Shellie Teague: I think so. And I get it. I don't care for reality TV myself.

Marcus Neto: Yeah.

Shellie Teague: But I can get it. I get the mindlessness because I'm a crier when it comes to watching things. I mean, I will cry.

Marcus Neto: She's crying right now folks.

Shellie Teague: I'm very clearly... Yes. I'm sobbing.

Shellie Teague: I very clearly remember watching Lion King in the theater and crying when Mufasa died.

Marcus Neto: Oh my gosh.

Shellie Teague: I get very invested in the storylines and the characters and I realize that these dramas that I do love-

Marcus Neto: Right.

Shellie Teague: I mean I was just so torn up about these characters and their storylines that watching or listening to murder mysteries, or watching the episode of Friends for that thousandth time was just more mindless and made me happier than crying.

Marcus Neto: It's really good. Well, tell people where they can find you.

Shellie Teague: I'm usually chauffeuring my kids around.
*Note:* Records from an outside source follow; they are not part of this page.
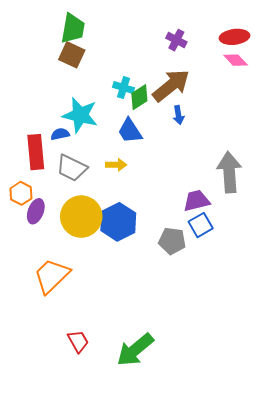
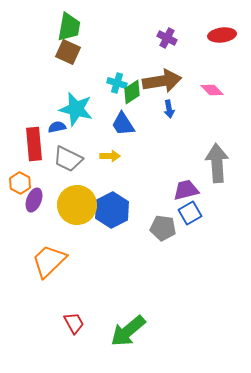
pink diamond: (236, 60) -> (212, 90), moved
brown arrow: (171, 85) -> (162, 81), turned 30

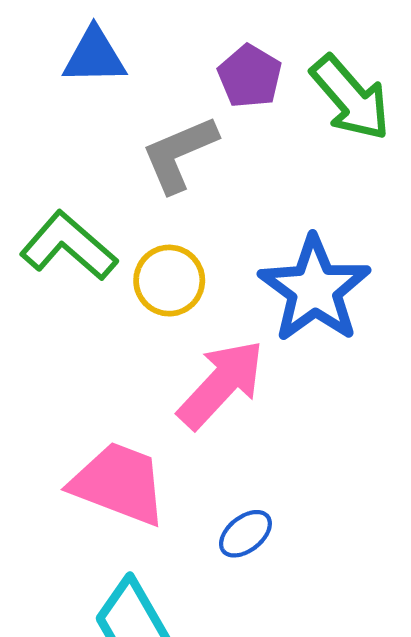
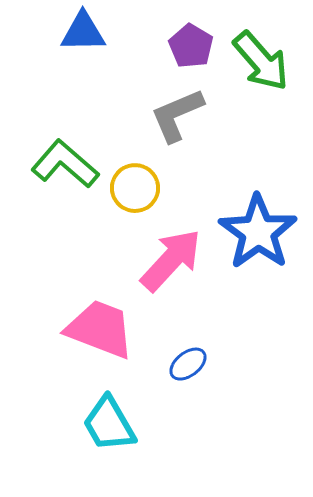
gray L-shape: (179, 154) -> (177, 115), moved
blue star: (315, 289) -> (258, 232), moved

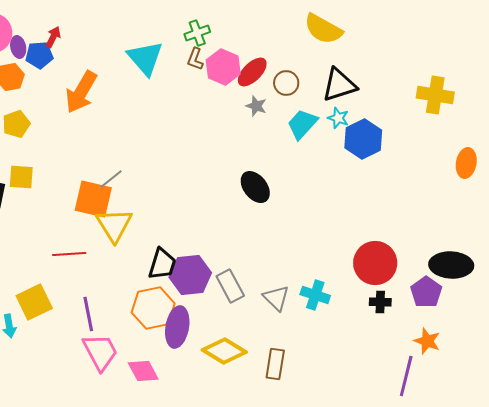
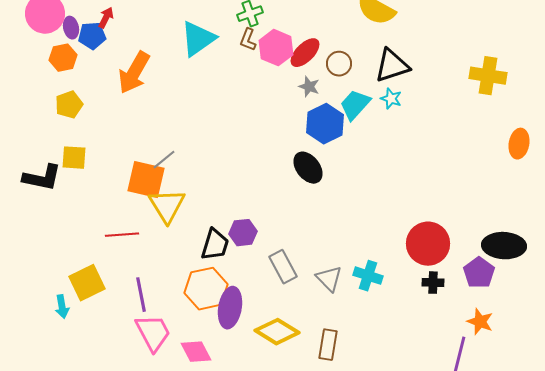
cyan triangle: (145, 58) -> (198, 39), turned 36
blue hexagon: (363, 139) -> (325, 124), moved
purple hexagon: (190, 275) -> (243, 233), moved, size x0.7

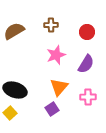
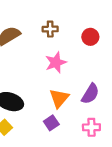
purple semicircle: (86, 64) -> (90, 94), moved
pink cross: (88, 97) -> (91, 127), moved

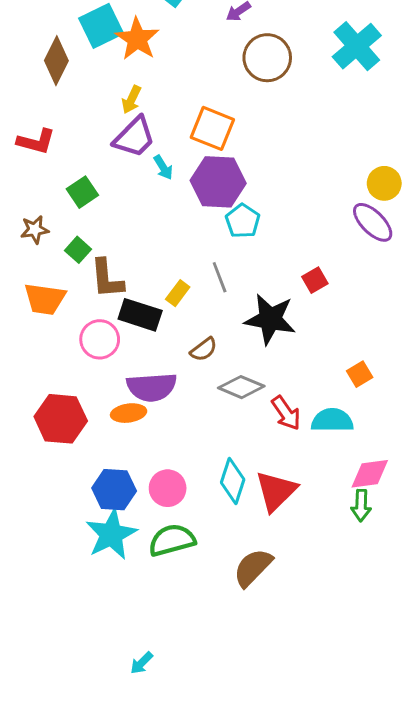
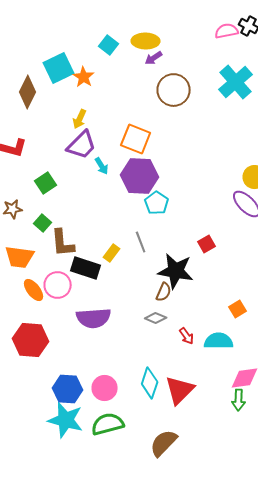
orange star: (137, 39) -> (84, 77), size x0.7
brown semicircle: (204, 349) -> (164, 292), moved, turned -30
gray diamond: (241, 387) -> (156, 318), size x0.7
orange ellipse: (129, 413) -> (34, 290), moved, turned 60
red arrow: (286, 413) -> (187, 336), size x0.7
cyan star: (111, 534) -> (66, 420), turned -30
So in the van, as my four year old calls it very specifically, The Minivan. He won't call it the van, he calls it The Minivan.

Shellie Teague: But usually if I'm not at home working then I'm at Container Yard or working at a coffee shop.

Marcus Neto: Sure.

Shellie Teague: Which I've been doing a lot of remote work and it just kind of works for us.

Shellie Teague: And then you can go online and follow us. S Alexander Consulting on Facebook, or follow the hashtag Tiny Teagues because I'm usually only posting about my children. So much so that I finally just bought the URL, tinyteagues.com.

Marcus Neto: That's great.

Shellie Teague: I don't know what I'm doing with it, but I own it.

Marcus Neto: My very first domain I think that I purchased was thenetos.com because we had some friends that always referred to us as The Neto's. So, I still have it and my boys use it. I don't use it much anymore. But anyway.

Marcus Neto: Well, I want to thank you again for coming on the podcast. To wrap up any final thoughts or comments you'd like to share?

Shellie Teague: No, I think just thanks for having me. I love the podcast.

Marcus Neto: Yeah, absolutely. Was a no brainer.

Marcus Neto: So Shellie, I appreciate your willingness to sit with me and share your journey as a business owner and entrepreneur. It's been great talking with you.

Shellie Teague: Great talking to you.